◆ **Instructions to follow**: Apart from the pictures, every record here must be copied word for word.

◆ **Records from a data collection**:
==========
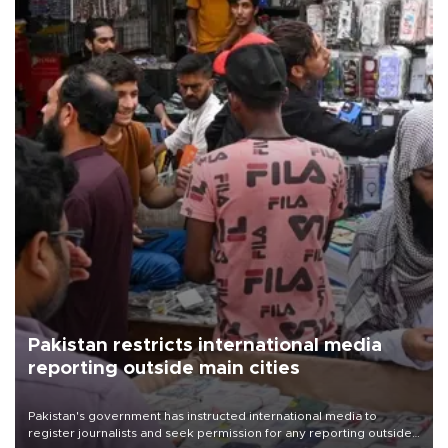
Pakistan restricts international media
reporting outside main cities
Pakistan's government has instructed international media to
register journalists and seek permission for any reporting outside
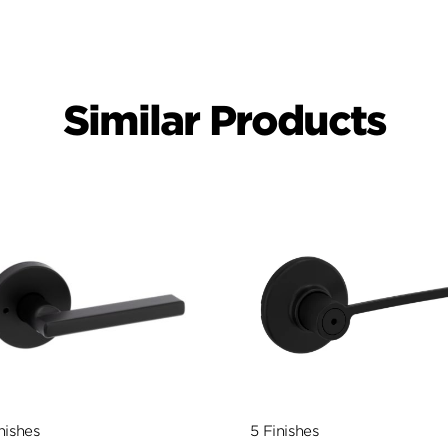
Similar Products
nishes
5 Finishes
==========
◆ **Your response**:
Pakistan restricts international media
reporting outside main cities
Pakistan's government has instructed international media to
register journalists and seek permission for any reporting outside
Similar Products
nishes
5 Finishes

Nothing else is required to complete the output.